- _Task directions_
Only lines containing "Правила" belong in the answer, each copied from the entries below.

** Opening Materials provided block **

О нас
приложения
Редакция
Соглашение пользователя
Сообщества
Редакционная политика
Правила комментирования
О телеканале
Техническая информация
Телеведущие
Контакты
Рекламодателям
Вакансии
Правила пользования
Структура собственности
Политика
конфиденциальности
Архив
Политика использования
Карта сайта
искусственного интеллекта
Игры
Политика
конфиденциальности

** Closing Materials provided block **
** Opening Materials provided block **

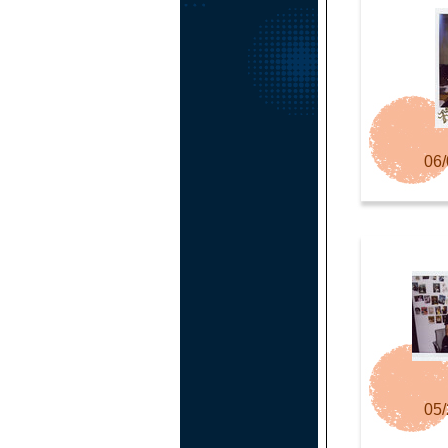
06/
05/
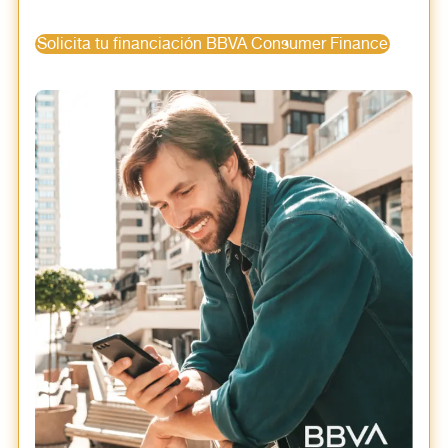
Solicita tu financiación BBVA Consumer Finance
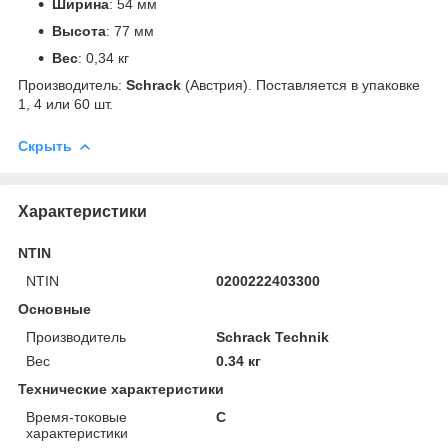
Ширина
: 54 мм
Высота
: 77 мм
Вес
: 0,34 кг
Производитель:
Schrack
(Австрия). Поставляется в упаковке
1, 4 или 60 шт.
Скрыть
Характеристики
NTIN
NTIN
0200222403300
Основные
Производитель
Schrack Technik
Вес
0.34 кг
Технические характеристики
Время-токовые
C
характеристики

** Closing Materials provided block **
** Opening Materials provided block **

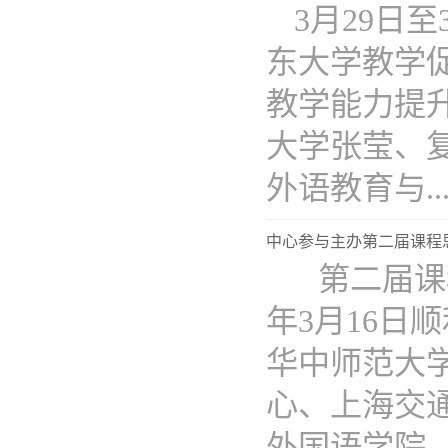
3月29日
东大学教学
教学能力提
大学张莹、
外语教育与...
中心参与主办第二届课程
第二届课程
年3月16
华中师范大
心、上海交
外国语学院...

** Closing Materials provided block **

- _Response to this exercise_
Правила комментирования
Правила пользования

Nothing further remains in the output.